Lombardi chooses the introversion, the suggestions of a silent gesture, the evocations of the hors-champs using those still frames in which different characters enter, inhabit and then leave as they come across each other. The loneliness, the hopeless but still needed passion to be together burns slowly and surely. The imprisonment of everyone is tangible: Ms Pilar is focused on the food — the only close ups are of a bunch of beans, some onion cuts, a piece of chocolate cake — and on her dog Tuna. Her daughter Patricia is softly possessed by her jealousy over the absent but always favoured sister Anna and the omnipresence of the — what seems, a much better loved animal. Her own daughter is constantly worried over the baby she struggles to breastfeed.
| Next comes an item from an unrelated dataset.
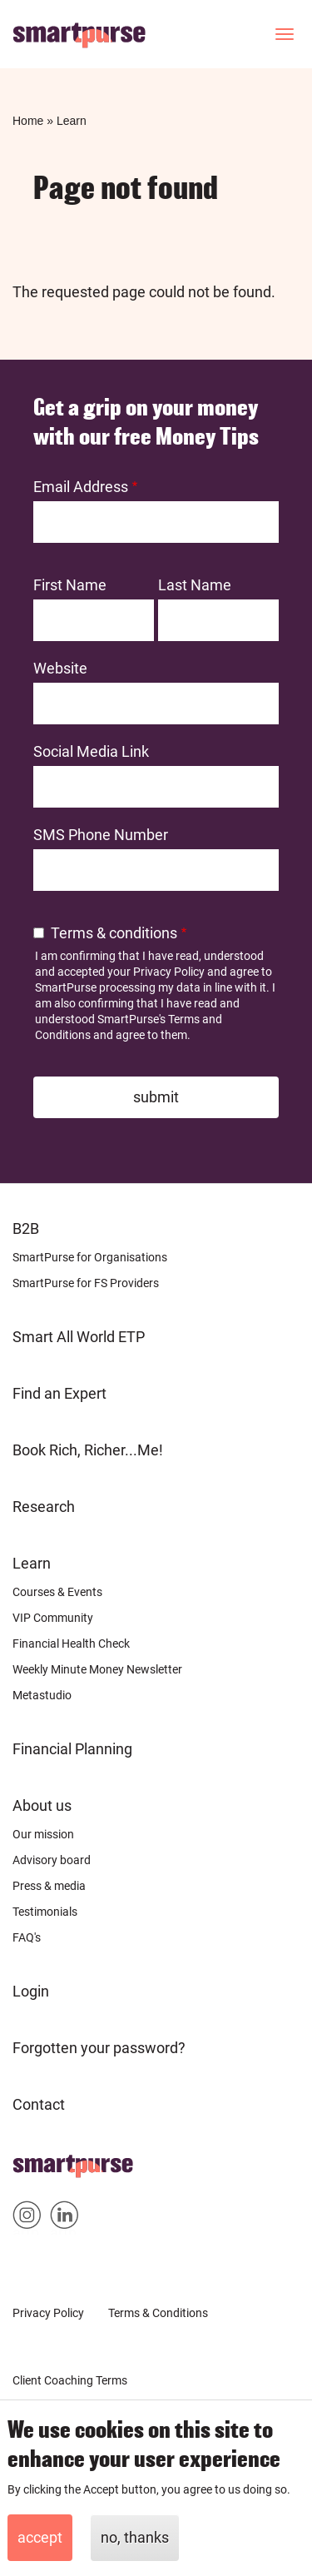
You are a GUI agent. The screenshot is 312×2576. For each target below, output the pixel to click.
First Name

In their turn, the two maids inhabit their own worlds, well beyond the social drift that is made obvious by having them always on their feet during the visit of Ms Pilar’s family. Consuelo is only longing for the time when she could watch her favourite soap opera show, while Milagros impatiently waits for the moment when she would be able to slip out of the house and be body and soul where her obsessive clandestine texting is luring her to. The characters often appear to be just off the frame, partially hidden by a window, a door, a pillar, a wall or by a dark shadow, produced by the sharp contrast lighting. But all of them seem bound to each other during that one dark night, in this huis clos of a house, where all the cupboards are kept carefully locked up as a most appropriate simile of these women’s determination to keep their true selves under key. Finally, the specially brought birthday chocolate cake, which appears to be rotten, is yet another dark visual metaphor… In the meantime, the narrative softens this suffocating feeling by investing in a  poetic dimension: the bright light of the morning in the small garden, the flavour of nostalgia, brought on by the very special home-made bread, sweet souvenir of “the familiar smell, exuding from the bed sheets” as the grand daughter recalls… and the clair-obscur that sometimes takes over the house interior, epitomizing a pause in this impossible, universal and so intimate struggle. It is also a hope, a promise. Thus the powerful nature of a mother’s love is revealed in sharp focus with all of its nuances and all of its stiffness. This is not a fairy tale. This is a faithful slice of life. This is cinema.